Aruni mengernyit ketika Barra membawanya ke tempat lain, bukan ke kos. Motor Barra berhenti di sebuah taman.
"Turun."
Aruni makin dilanda kebingungan saat memdengar perintah dari Barra. Segera ia turun dari motor dan membuka helm. Helm baru saja terlepas dari kepala Aruni, tetapi sudah diambil paksa oleh Barra.
Aruni semakin bingung. Matanya menatap Barra yang sudah beranjak duduk di bangku taman, sehingga gadis tersebut mengikuti ke bangku taman dan duduk di sana, di samping Barra.
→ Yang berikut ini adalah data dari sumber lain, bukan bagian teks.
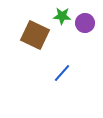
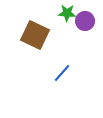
green star: moved 5 px right, 3 px up
purple circle: moved 2 px up
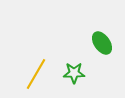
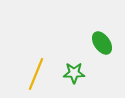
yellow line: rotated 8 degrees counterclockwise
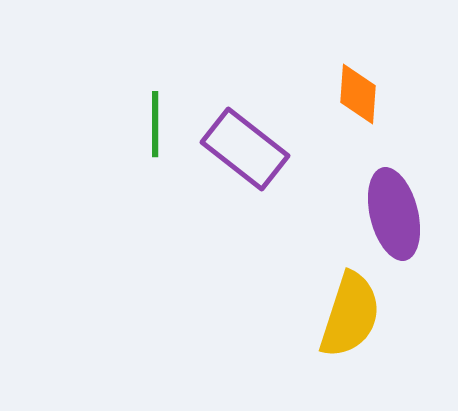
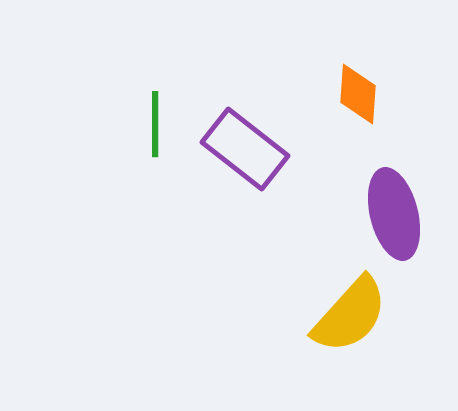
yellow semicircle: rotated 24 degrees clockwise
"Kok kita ke sini, Kak?" Akhirnya Aruni menyuarakan pertanyaan yang sedari tadi ingin ia tanyakan pada pemuda di sampingnya ini.
Barra tertawa pelan lantas menggeleng. Ia menatap Aruni lalu berdecih. Lalu, Barra tertawa lagi.
"Run, Run, berhenti bersikap pura-pura enggak tau gitu, deh. Geli gue liat sifat lo kek gitu."
Cewek itu terkesiap. Tak ada satupun suara yang keluar dari mulutnya sebagai bentuk protes saking terkejutnya dengan perkataan Barra.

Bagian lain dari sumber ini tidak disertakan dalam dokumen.